Minishimi relaxed against her seat restraints, smiling the smile of someone who’s had a death sentence commuted. “That was an old friend,” she said, “with a wonderful sense of timing.”
Chapter Thirteen
“I don’t like this,” Ari said between panted breaths, sweat running off his brow to sting his eyes.
“You don’t like what?” Alida asked, her voice and breathing maddeningly even, despite their pace. “The fact that it’s twenty-seven degrees and eighty percent humidity and it’s not even dawn, or the fact that I’m running your ass into the ground?” They were on their daily-at least daily while they were in garrison rather than the field-run around the same perimeter path where Ari had been attacked weeks before, but Ari couldn’t shut his mind down and run the way he usually did. He was worried and stressed and the dark trees around them seemed to him to be filled with concealed menace.
. “I’m running right next to you,” he reminded her a bit peevishly. “And I am used to the heat. I don’t like how long this is taking. It’s been over two weeks since I told them you were an investigator and your ass is still hanging in the wind.”
“Always thinking about my ass, aren’t you?” She laughed.
He shot her a baleful glare. “It is charming that you retain your sense of humor, my dear, but I am not quite so sanguine. I have not received any further instructions from my command since my last communication and I should have. There is no point in stringing this along any further…we have nothing else that we can learn from Lee that he has not already revealed. We should take them down now and kill as much of this plot as we can.”
“Ours is not to question why, kedves,” she shrugged.
“I don’t like the other half of that quote,” he grumbled. “It involves something about us dying, if I recall right. Another thing that bothers me is that we still don’t know who hired those guys that tried to kill me.”
Before she c
ould reply, they both slowed to a jog, staring at a dark figure standing at the edge of the trees, just out of the reach of the illumination of the chemical light poles that lined the path. Ari automatically began scanning the woods around them, searching for other threats, trusting Alida to watch the one they already knew about. She was already opening her waist pack, her hand wrapping around the compact pistol there…
“Relax, Inspector,” the man said, emerging from the shadows to reveal himself as General Kage.
“Sir,” she said, coming to a halt. “I am…surprised to see you out here.”
“It is the only way I could speak to the two of you without raising suspicions,” he told her, stepping up to the two officers. He seemed out of place dressed in dark sweats and running shoes, his bearing casual.
“General,” Ari said with a cautious nod.
“Nice to meet you formally, Captain Shamir,” Kage smiled thinly. “By the way, let me assure you that, had I not known who you were in advance, I would never have suspected you.”

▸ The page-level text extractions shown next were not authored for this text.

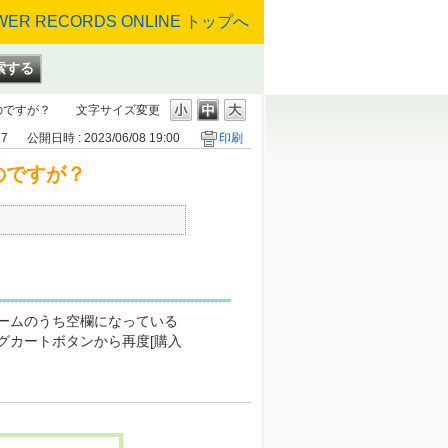
のですが？
文字サイズ変更
67
公開日時 : 2023/06/08 19:00
印刷
のですが？
ームのうち空欄になっている
グカートボタンから再度[購入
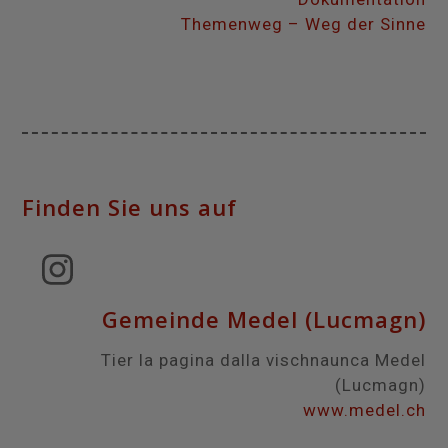
Themenweg – Weg der Sinne
Finden Sie uns auf
Instagram
Gemeinde Medel (Lucmagn)
Tier la pagina dalla vischnaunca Medel
(Lucmagn)
www.medel.ch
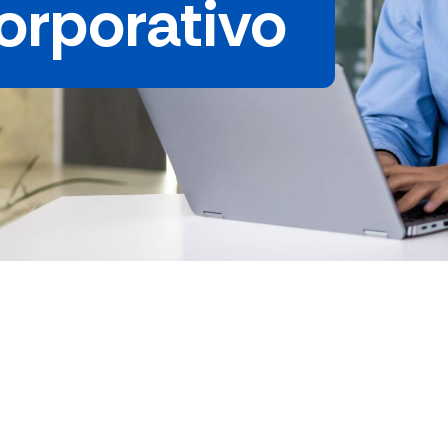
orporativo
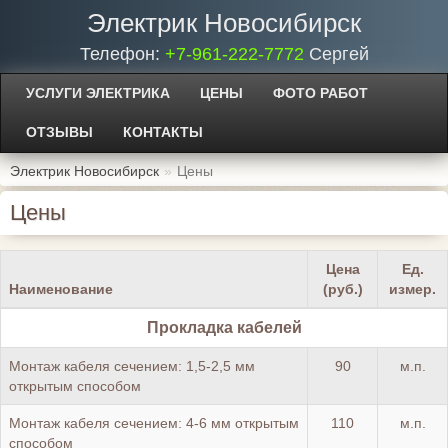
Электрик Новосибирск
Телефон:
+7-961-222-7772
Сергей
УСЛУГИ ЭЛЕКТРИКА
ЦЕНЫ
ФОТО РАБОТ
ОТЗЫВЫ
КОНТАКТЫ
Электрик Новосибирск
Цены
Цены
Цена
Ед.
Наименование
(руб.)
измер.
Прокладка кабелей
Монтаж кабеля сечением: 1,5-2,5 мм
90
м.п.
открытым способом
Монтаж кабеля сечением: 4-6 мм открытым
110
м.п.
способом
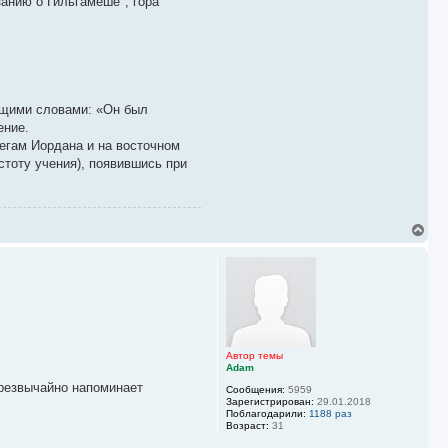
занию о Гильгамеше", гора
ющими словами: «Он был
ение.
егам Иордана и на восточном
 чистоту учения), появившись при
В
е
р
н
у
т
ь
с
я
к
Автор темы
Adam
н
а
чрезвычайно напоминает
Сообщения:
5959
ч
Зарегистрирован:
29.01.2018
а
Поблагодарили:
1188 раз
л
Возраст:
31
у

“Thank you, sir,” Ari replied. “Let me assure you, I was serious about what I said in our meeting.”
“And they were very intelligent suggestions, Captain. But we don’t have much time, and we have more pressing matters to discuss.”

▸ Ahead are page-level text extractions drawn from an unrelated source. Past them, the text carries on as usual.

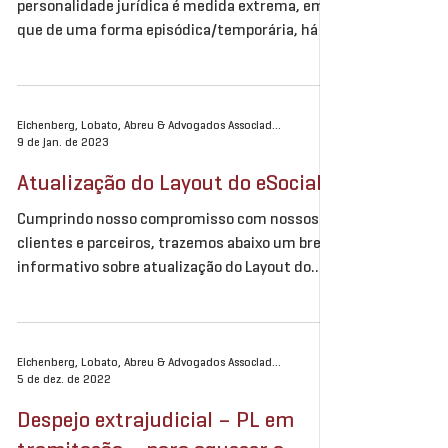
O incidente da desconsideração da
personalidade jurídica é medida extrema, em
que de uma forma episódica/temporária, há a
“suspensão” dos...
Eichenberg, Lobato, Abreu & Advogados Associados
9 de jan. de 2023
Atualização do Layout do eSocial
Cumprindo nosso compromisso com nossos
clientes e parceiros, trazemos abaixo um breve
informativo sobre atualização do Layout do
eSocial...
Eichenberg, Lobato, Abreu & Advogados Associados
5 de dez. de 2022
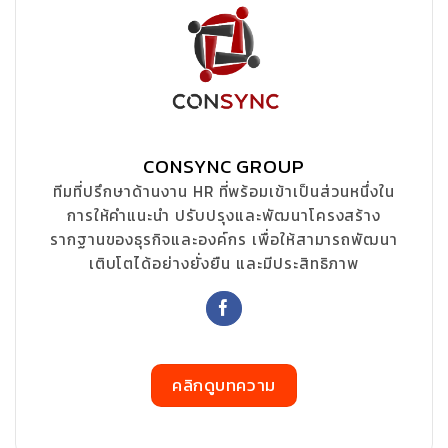
CONSYNC GROUP
ทีมที่ปรึกษาด้านงาน HR ที่พร้อมเข้าเป็นส่วนหนึ่งใน
การให้คำแนะนำ ปรับปรุงและพัฒนาโครงสร้าง
รากฐานของธุรกิจและองค์กร เพื่อให้สามารถพัฒนา
เติบโตได้อย่างยั่งยืน และมีประสิทธิภาพ
คลิกดูบทความ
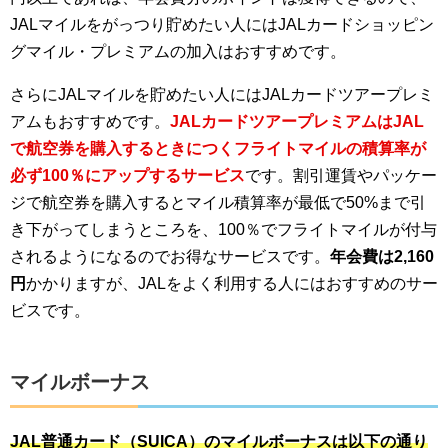
JALマイルをがっつり貯めたい人にはJALカードショッピン
グマイル・プレミアムの加入はおすすめです。
さらにJALマイルを貯めたい人にはJALカードツアープレミ
アムもおすすめです。
JALカードツアープレミアムはJAL
で航空券を購入するときにつくフライトマイルの積算率が
必ず100％にアップするサービス
です。割引運賃やパッケー
ジで航空券を購入するとマイル積算率が最低で50%まで引
き下がってしまうところを、100％でフライトマイルが付与
されるようになるのでお得なサービスです。
年会費は2,160
円
かかりますが、JALをよく利用する人にはおすすめのサー
ビスです。
マイルボーナス
JAL普通カード（SUICA）のマイルボーナスは以下の通り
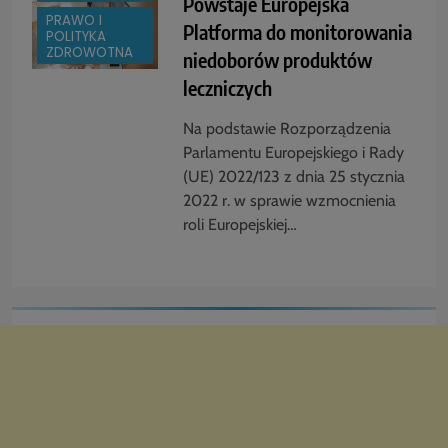
Powstaje Europejska
PRAWO I
Platforma do monitorowania
POLITYKA
ZDROWOTNA
niedoborów produktów
leczniczych
Na podstawie Rozporządzenia
Parlamentu Europejskiego i Rady
(UE) 2022/123 z dnia 25 stycznia
2022 r. w sprawie wzmocnienia
roli Europejskiej…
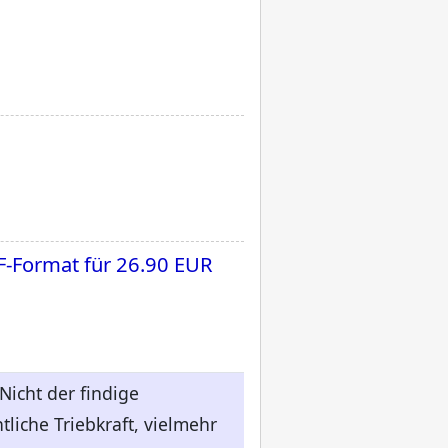
F-Format für
26.90 EUR
Nicht der findige
liche Triebkraft, vielmehr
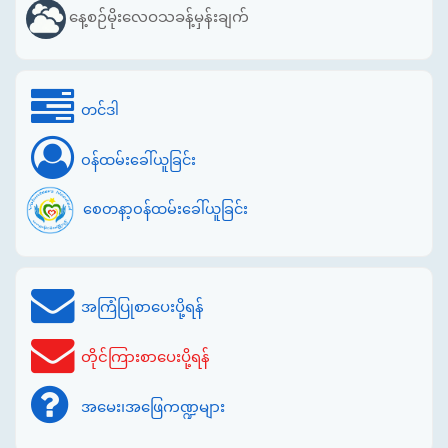
နေ့စဉ်မိုးလေဝသခန့်မှန်းချက်
တင်ဒါ
ဝန်ထမ်းခေါ်ယူခြင်း
စေတနာ့ဝန်ထမ်းခေါ်ယူခြင်း
အကြံပြုစာပေးပို့ရန်
တိုင်ကြားစာပေးပို့ရန်
အမေး၊အဖြေကဏ္ဍများ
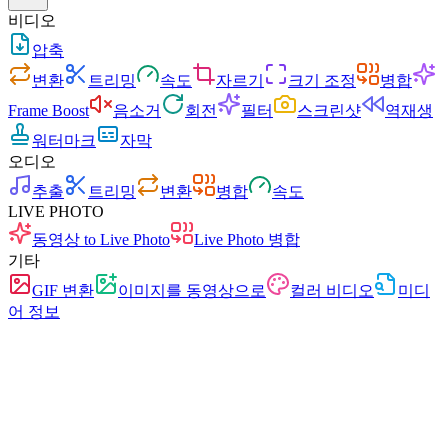
비디오
압축
변환
트리밍
속도
자르기
크기 조정
병합
Frame Boost
음소거
회전
필터
스크린샷
역재생
워터마크
자막
오디오
추출
트리밍
변환
병합
속도
LIVE PHOTO
동영상 to Live Photo
Live Photo 병합
기타
GIF 변환
이미지를 동영상으로
컬러 비디오
미디
어 정보
빠름
광고 없음
업로드 없음
가입 불필요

“Did something happen, sir?” Alida asked.
“No, Inspector, and that is the problem. Given what Captain Shamir was able to discover about the scope of this conspiracy, I have decided that the scope of our investigation needs to expand as well. I need you to take the next step up this ladder: Lee has a contact with whomever in the Fleet or the corporations or the government recruited him into this plot. You need to meet with this person.”
“How do we get that information from Lee?” Ari wanted to know.

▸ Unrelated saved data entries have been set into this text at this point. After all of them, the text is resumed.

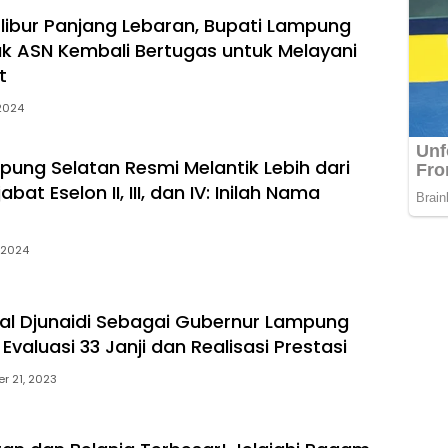
rlibur Panjang Lebaran, Bupati Lampung
ak ASN Kembali Bertugas untuk Melayani
t
 2024
pung Selatan Resmi Melantik Lebih dari
bat Eselon II, III, dan IV: Inilah Nama
 2024
inal Djunaidi Sebagai Gubernur Lampung
Evaluasi 33 Janji dan Realisasi Prestasi
r 21, 2023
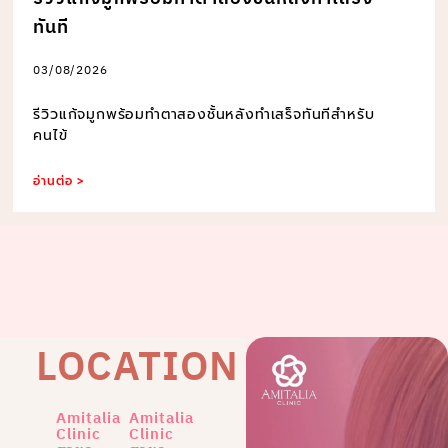
ทันที
03/08/2026
รีวิวแก้จมูกพร้อมทำตาสองชั้นหลังทำเสร็จทันทีสำหรับ
คนไข้
อ่านต่อ >
LOCATION
Amitalia
Amitalia
Clinic
Clinic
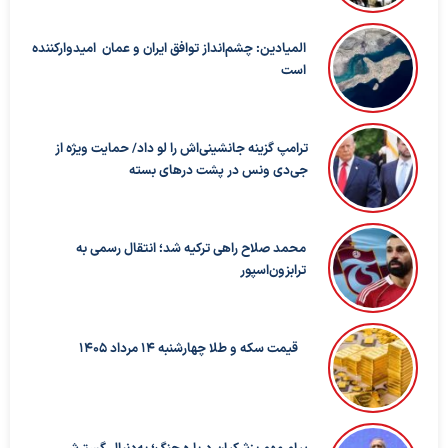
المیادین: چشم‌انداز توافق ایران و عمان امیدوارکننده
است
ترامپ گزینه جانشینی‌اش را لو داد/ حمایت ویژه از
جی‌دی ونس در پشت درهای بسته
محمد صلاح راهی ترکیه شد؛ انتقال رسمی به
ترابزون‌اسپور
قیمت سکه و طلا چهارشنبه 14 مرداد 1405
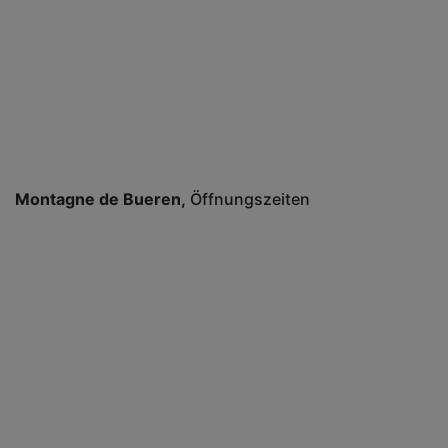
Montagne de Bueren
Öffnungszeiten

“I have further decided,” Kage went on as if he hadn’t heard the question, “that since we know nearly everything that Lee knows, there is no sense leaving him and Captain Ali out there as potential wildcards.” He spared Alida a meaningful glance. “You will clean this mess up, Inspector, and then you will use whatever means necessary to find out who Colonel Lee’s contact is. Do you understand what I am saying, Inspector?”